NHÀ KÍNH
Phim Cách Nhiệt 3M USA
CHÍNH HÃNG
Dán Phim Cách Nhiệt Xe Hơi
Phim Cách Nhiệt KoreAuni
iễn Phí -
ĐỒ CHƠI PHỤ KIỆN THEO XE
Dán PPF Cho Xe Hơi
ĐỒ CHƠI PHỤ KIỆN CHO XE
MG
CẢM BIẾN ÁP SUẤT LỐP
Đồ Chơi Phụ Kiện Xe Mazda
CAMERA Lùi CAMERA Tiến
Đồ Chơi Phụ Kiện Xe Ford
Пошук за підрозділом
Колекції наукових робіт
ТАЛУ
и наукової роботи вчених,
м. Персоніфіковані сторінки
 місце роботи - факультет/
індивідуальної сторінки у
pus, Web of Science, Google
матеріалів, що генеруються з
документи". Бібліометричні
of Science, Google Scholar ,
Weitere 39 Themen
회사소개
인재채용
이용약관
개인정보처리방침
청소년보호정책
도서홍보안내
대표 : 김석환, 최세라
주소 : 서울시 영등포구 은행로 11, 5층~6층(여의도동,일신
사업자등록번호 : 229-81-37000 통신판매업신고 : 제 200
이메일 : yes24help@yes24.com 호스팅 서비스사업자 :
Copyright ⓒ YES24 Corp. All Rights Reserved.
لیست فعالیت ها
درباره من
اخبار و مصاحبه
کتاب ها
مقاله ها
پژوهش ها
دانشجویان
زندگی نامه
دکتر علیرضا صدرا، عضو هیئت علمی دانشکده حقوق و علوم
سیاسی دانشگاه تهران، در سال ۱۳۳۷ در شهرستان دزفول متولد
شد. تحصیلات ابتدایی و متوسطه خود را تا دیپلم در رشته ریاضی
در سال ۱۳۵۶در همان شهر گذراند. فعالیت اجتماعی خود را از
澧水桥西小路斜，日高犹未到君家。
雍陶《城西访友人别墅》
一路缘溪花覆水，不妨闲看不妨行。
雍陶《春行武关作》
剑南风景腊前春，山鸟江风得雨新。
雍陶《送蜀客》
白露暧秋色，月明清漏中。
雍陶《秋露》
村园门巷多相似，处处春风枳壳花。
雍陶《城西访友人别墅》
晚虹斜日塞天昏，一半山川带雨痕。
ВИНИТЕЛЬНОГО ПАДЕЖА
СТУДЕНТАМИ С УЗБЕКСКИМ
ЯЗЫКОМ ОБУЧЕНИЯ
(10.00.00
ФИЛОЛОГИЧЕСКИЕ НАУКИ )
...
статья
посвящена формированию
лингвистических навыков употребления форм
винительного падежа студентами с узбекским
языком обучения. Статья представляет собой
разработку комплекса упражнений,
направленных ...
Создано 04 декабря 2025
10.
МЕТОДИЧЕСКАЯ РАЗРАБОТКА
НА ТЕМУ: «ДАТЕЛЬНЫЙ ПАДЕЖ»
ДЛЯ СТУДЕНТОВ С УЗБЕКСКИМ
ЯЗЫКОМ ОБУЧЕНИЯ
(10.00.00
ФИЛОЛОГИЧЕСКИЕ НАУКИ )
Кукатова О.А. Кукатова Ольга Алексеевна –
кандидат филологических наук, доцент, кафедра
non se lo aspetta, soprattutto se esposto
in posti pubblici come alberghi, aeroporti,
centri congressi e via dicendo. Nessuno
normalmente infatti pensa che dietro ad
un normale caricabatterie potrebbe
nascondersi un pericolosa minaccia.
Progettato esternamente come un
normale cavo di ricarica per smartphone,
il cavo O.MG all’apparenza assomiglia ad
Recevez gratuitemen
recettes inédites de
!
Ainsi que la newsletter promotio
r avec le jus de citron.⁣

TASK BRIEF: The answer must be the complete listing, repeated exactly.

ANSWER TO THIS EXERCISE:
NHÀ KÍNH
Phim Cách Nhiệt 3M USA
CHÍNH HÃNG
Dán Phim Cách Nhiệt Xe Hơi
Phim Cách Nhiệt KoreAuni
iễn Phí -
ĐỒ CHƠI PHỤ KIỆN THEO XE
Dán PPF Cho Xe Hơi
ĐỒ CHƠI PHỤ KIỆN CHO XE
MG
CẢM BIẾN ÁP SUẤT LỐP
Đồ Chơi Phụ Kiện Xe Mazda
CAMERA Lùi CAMERA Tiến
Đồ Chơi Phụ Kiện Xe Ford
Пошук за підрозділом
Колекції наукових робіт
ТАЛУ
и наукової роботи вчених,
м. Персоніфіковані сторінки
 місце роботи - факультет/
індивідуальної сторінки у
pus, Web of Science, Google
матеріалів, що генеруються з
документи". Бібліометричні
of Science, Google Scholar ,
Weitere 39 Themen
회사소개
인재채용
이용약관
개인정보처리방침
청소년보호정책
도서홍보안내
대표 : 김석환, 최세라
주소 : 서울시 영등포구 은행로 11, 5층~6층(여의도동,일신
사업자등록번호 : 229-81-37000 통신판매업신고 : 제 200
이메일 : yes24help@yes24.com 호스팅 서비스사업자 :
Copyright ⓒ YES24 Corp. All Rights Reserved.
لیست فعالیت ها
درباره من
اخبار و مصاحبه
کتاب ها
مقاله ها
پژوهش ها
دانشجویان
زندگی نامه
دکتر علیرضا صدرا، عضو هیئت علمی دانشکده حقوق و علوم
سیاسی دانشگاه تهران، در سال ۱۳۳۷ در شهرستان دزفول متولد
شد. تحصیلات ابتدایی و متوسطه خود را تا دیپلم در رشته ریاضی
در سال ۱۳۵۶در همان شهر گذراند. فعالیت اجتماعی خود را از
澧水桥西小路斜，日高犹未到君家。
雍陶《城西访友人别墅》
一路缘溪花覆水，不妨闲看不妨行。
雍陶《春行武关作》
剑南风景腊前春，山鸟江风得雨新。
雍陶《送蜀客》
白露暧秋色，月明清漏中。
雍陶《秋露》
村园门巷多相似，处处春风枳壳花。
雍陶《城西访友人别墅》
晚虹斜日塞天昏，一半山川带雨痕。
ВИНИТЕЛЬНОГО ПАДЕЖА
СТУДЕНТАМИ С УЗБЕКСКИМ
ЯЗЫКОМ ОБУЧЕНИЯ
(10.00.00
ФИЛОЛОГИЧЕСКИЕ НАУКИ )
...
статья
посвящена формированию
лингвистических навыков употребления форм
винительного падежа студентами с узбекским
языком обучения. Статья представляет собой
разработку комплекса упражнений,
направленных ...
Создано 04 декабря 2025
10.
МЕТОДИЧЕСКАЯ РАЗРАБОТКА
НА ТЕМУ: «ДАТЕЛЬНЫЙ ПАДЕЖ»
ДЛЯ СТУДЕНТОВ С УЗБЕКСКИМ
ЯЗЫКОМ ОБУЧЕНИЯ
(10.00.00
ФИЛОЛОГИЧЕСКИЕ НАУКИ )
Кукатова О.А. Кукатова Ольга Алексеевна –
кандидат филологических наук, доцент, кафедра
non se lo aspetta, soprattutto se esposto
in posti pubblici come alberghi, aeroporti,
centri congressi e via dicendo. Nessuno
normalmente infatti pensa che dietro ad
un normale caricabatterie potrebbe
nascondersi un pericolosa minaccia.
Progettato esternamente come un
normale cavo di ricarica per smartphone,
il cavo O.MG all’apparenza assomiglia ad
Recevez gratuitemen
recettes inédites de
!
Ainsi que la newsletter promotio
r avec le jus de citron.⁣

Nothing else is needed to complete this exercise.